At the Dell World conference in Austin, Texas, Dell’s vice chairman and president of its PC business, Jeffrey Clarke, told analysts that he warned Steve Ballmer against using the Windows brand on ARM-based hardware.
According to Clarke, he told Ballmer that the "Windows" brand was meant to signify that a Microsoft x86-based operating system was compatible with current and previous Windows applications. Because Windows RT isn't based on x86 and can't run Windows applications, then the OS should be renamed. Even more, the Windows RT label will only lead to confusion.
Ballmer's response? The Windows brand was too important a franchise to not be used with the ARM-based version of Microsoft's new OS.
Now two months out, customer confusion has already begun. Critics point out that Windows RT looks so much like its x86-based counterpart that it's hard to distinguish the difference. Because of this confusion, Microsoft has reportedly relaxed its return policies for its Surface RT tablet because customers purchased the device thinking they could run their Windows-based software.
For those just tuning in, Windows RT runs on System-on-Chips (SoC) based on ARM's architecture. These mobile chips are manufactured by Qualcomm, Nvidia and Texas Instruments and typically used in tablets and smartphones. The Windows we've come to know and love over the years runs on x86-based processors supplied by AMD and Intel. Almost all Windows apps are written for the latter x86-based processors.
However both Windows 8 Pro (x86) and Windows RT (ARM) can run Windows 8 "Modern UI" apps. The catch is that these apps must ported to the Windows RT platform if they're not already designed for the platform separately. Unfortunately, not all Windows 8 apps are crossing over into the Windows RT realm, reportedly causing even more compatibility issues.
Still, according to Neil Hand, the vice president in charge of Dell’s tablet business, whether Microsoft has called its ARM-based OS Windows RT or something else, Dell would still have been required to educate customers on the difference between the two versions.

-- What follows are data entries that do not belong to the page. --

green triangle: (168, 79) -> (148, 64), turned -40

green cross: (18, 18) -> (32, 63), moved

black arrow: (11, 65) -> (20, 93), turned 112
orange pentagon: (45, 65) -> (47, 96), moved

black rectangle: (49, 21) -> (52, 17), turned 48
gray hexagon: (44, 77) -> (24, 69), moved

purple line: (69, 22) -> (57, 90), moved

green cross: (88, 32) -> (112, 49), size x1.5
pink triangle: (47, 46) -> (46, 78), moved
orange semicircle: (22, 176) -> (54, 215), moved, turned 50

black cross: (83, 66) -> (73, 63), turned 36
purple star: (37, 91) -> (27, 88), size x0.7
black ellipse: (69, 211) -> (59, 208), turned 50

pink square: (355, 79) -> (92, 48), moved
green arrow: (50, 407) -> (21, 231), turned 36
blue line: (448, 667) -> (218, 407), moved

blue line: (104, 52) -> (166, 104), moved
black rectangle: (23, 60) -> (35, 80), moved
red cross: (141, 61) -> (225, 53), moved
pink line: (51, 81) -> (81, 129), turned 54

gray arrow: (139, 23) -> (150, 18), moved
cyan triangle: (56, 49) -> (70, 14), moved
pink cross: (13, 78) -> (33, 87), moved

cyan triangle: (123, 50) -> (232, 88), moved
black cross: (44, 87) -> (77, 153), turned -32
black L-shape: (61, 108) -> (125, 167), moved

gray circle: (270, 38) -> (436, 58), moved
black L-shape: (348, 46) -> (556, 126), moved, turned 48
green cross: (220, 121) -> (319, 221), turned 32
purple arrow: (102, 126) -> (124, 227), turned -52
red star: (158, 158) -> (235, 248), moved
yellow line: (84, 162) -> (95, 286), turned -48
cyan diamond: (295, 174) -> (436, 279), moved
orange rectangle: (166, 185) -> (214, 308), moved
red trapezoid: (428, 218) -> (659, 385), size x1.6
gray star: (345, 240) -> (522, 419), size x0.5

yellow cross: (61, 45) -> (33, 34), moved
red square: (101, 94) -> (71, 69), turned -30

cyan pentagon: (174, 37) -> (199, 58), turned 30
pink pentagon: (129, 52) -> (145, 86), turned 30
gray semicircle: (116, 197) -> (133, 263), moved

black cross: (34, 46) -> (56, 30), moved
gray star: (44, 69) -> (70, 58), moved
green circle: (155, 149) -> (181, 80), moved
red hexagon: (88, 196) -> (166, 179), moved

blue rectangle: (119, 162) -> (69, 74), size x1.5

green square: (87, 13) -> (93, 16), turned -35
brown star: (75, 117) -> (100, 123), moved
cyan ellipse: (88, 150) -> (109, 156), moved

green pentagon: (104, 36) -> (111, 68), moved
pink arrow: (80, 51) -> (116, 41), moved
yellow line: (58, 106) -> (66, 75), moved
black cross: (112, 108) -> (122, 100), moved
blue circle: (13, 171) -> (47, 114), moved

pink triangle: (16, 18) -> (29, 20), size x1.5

"Making sure we educate the market place on the differences was going to be a necessary action no matter what. Just calling it something different is not going to solve the problem," Hand told The Australian Financial Review.
He said that looking ahead, consumers will see lighter, thinner, smaller Windows RT devices than what they'll see in a full Intel architecture. Maybe eventually this is where consumers will notice a difference: in the hardware itself. They'll know that a small, lightweight device isn't made to run their heavy Windows applications.
"Don’t get me wrong. I believe that Windows 8 is very important. In the business world (Intel compatibility) makes a big difference," Hand said. "But as you cross into consumer land, the trade-off of size, weight, performance and price [allow you to] get a little bit more aggressive with ARM-based solutions. I think there’s a future for RT."